First FictionBrian Kennedy can write. He can also sing, of course, with a sweet clarity that soothes as it entertains. While the writing in his first novel, The Arrival of Fergal Flynn, is neither as polished nor as pitch-perfect as his singing, he will undoubtedly get there. There will be other novels.
It's only fair to first declare the background which makes it impossible to read Fergal Flynn without the singer/author's famous, and shamelessly romantic, face floating between you and the page. Impossible because the story - the coming of age of a sexually confused teenager with a beautiful voice in a troubled Belfast - could be Brian Kennedy's own.
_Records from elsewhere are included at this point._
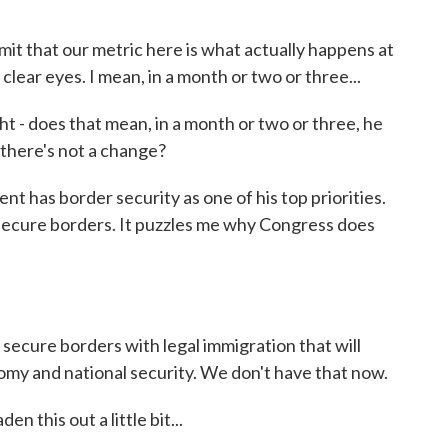
mit that our metric here is what actually happens at
 clear eyes. I mean, in a month or two or three...
 - does that mean, in a month or two or three, he
f there's not a change?
t has border security as one of his top priorities.
secure borders. It puzzles me why Congress does
secure borders with legal immigration that will
omy and national security. We don't have that now.
 this out a little bit...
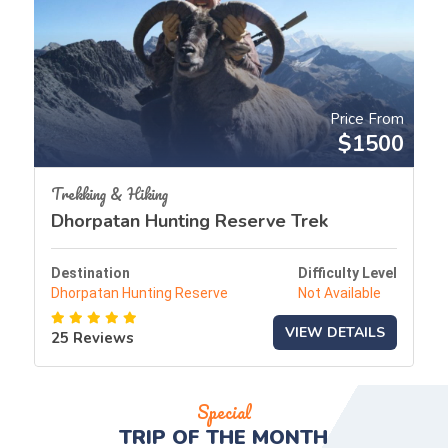
Price From
$1500
Trekking & Hiking
Dhorpatan Hunting Reserve Trek
Destination
Difficulty Level
Dhorpatan Hunting Reserve
Not Available
VIEW DETAILS
25 Reviews
Special
TRIP OF THE
MONTH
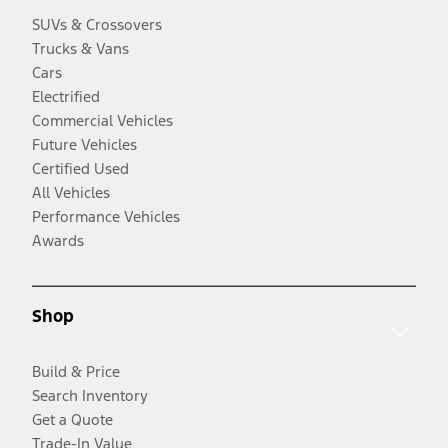
SUVs & Crossovers
Trucks & Vans
Cars
Electrified
Commercial Vehicles
Future Vehicles
Certified Used
All Vehicles
Performance Vehicles
Awards
Shop
Build & Price
Search Inventory
Get a Quote
Trade-In Value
He has said himself that his novel is faction - which is to say half fact, half fiction. He has spoken of how he didn't fit in at school, of the awesome and wonderful implications of discovering he could sing, of his homosexuality. Fergal Flynn shares all of these experiences and more - and it's the more which makes the book. The story's life and heart's core are in the minutiae which give harrowing life to poverty and invoke the recurring beat of everyday fears in a war-torn city, the miserable, mean brutality of a bad marriage, the machismo which cripples men and women both.
If Fergal Flynn, living with a trio of sports-loving brothers, a brute for a father, a valium-addled mother and wasting, alcoholic grandmother, didn't have much of a start in life then neither did his misfortunate parents. In a fine description of their hapless, hopeless wedding celebrations, Patrick Flynn's hired wedding suit is destroyed "by squirt after panicked squirt of slimy white pigeon shit" so that he drinks until he can't stand up. His mother's deflowering, ". . . in the damp heat of neglected grass that would one day become a housing estate . . ." is over ". . . in a miracle of seconds". But Fergal has a voice that will be his way out. Both his sexuality and singing talent find release in his friendship with Father Dermot MacManus; young, handsome, sun bronzed and newly arrived in the parish from service in Africa.
There's a fair amount of intense, teenage wanking and angst before Fergal and Father Mac come together in the sand dunes - and a fair amount too of their growing love and sexual couplings afterwards.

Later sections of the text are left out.